Now my Stanley planes retain their flatness for a season and need flattening because of wear AS DO ALL well-used planes regardless of the maker, age or whatever. Plane soles do not stay flat because when they are used they wear away parts through friction depending on the way they are used, what purpose, what woods they are used on and much more. Within one year of use any plane will need flattening if it’s used as much as I use them. For me that means I pick up a plane at least two to three hundred times a day and that’s six days a week and fifty weeks a year. Imagine using the same plane that much for the length of time I have used one. I mean nearly fifty years!!!
Planes were named according to task
I think that it’s important for us to remember that. As I said in my blog last time, planes had names identifying their function rather than the orientation of the cutting irons. Imagine the issues if all bullnose, shoulder planes and mitre planes had all been called bevel up planes, or so too spokeshaves as side-handled bevel-up or bevel-down planes. Bevel up and bevel down seems to be an issue and of course current trends seem as fashionable as clothing stores and toothpaste. Many planes were indeed rendered obsolete by machines such as chop saws because of course you can dial in the angle you want and create a perfect cut needing no further refinement.
I would never use bevel up shoulder plane for shoulder refinement because they are in general no longer unnecessary for that task. Why? Well, these planes were used primarily to perfect the shoulders of tenons on wide bottom and mid rails on doors. As we no longer make doors with long and wide shoulders as was the case in the pre aluminium and plastic era, the shoulder plane became, in general, extinct. Hence they have been missing from joiner’s tool boxes for almost a century now . Every bank and store entryway had fine doors with bottom rails 12″ wide and more. That’s what these planes were best used for. Does that render the planes obsolete. Not at all. These bevel up shoulder planes are good for surface planing tenon faces too, and also the bottoms of wide and narrow dadoes and other such tasks. Fact is, I am never likely to use them as shoulder planes these days. On the other hand, few planes match the shoulder plane for taking shavings for fitting tenons and especially is this so in the final throes where a thou or two makes for perfection. Perhaps we should call them ‘cheek’ planes.
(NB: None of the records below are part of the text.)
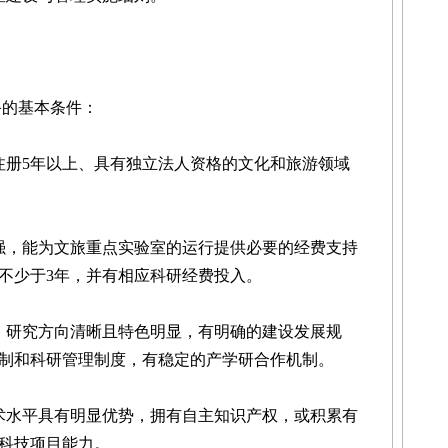
的基本条件：
册5年以上、具有独立法人资格的文化和旅游领域
，能为文旅重点实验室的运行提供必要的经费支持
不少于3年，并有相应科研经费投入。
研究方向清晰且特色明显，有明确的建设发展规
制和科研管理制度，有稳定的产学研合作机制。
水平具有明显优势，拥有自主知识产权，或积累有
科技项目能力。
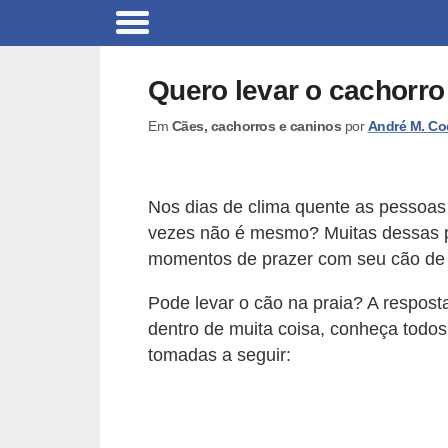
B
r
Quero levar o cachorro
i
Em
Cães, cachorros e caninos
por
André M. Co
n
q
u
Nos dias de clima quente as pessoa
e
vezes não é mesmo? Muitas dessas p
d
momentos de prazer com seu cão de e
o
Pode levar o cão na praia? A resposta
s
dentro de muita coisa, conheça todos
p
tomadas a seguir:
a
r
a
You see the tasks of many planes have changed drastically because even in home domestic workshops we own industrial quality machines and we now use and rely on them to dimension and prepare wood dead straight and true or we can buy it close to that. If someone said there was a need for a #7 plane as a general use plane I would counter that in today’s plane world. This plane has become more a preference than a necessity for most had tool woodworkers. We can talk more on this but I suspect we are exhausting the need.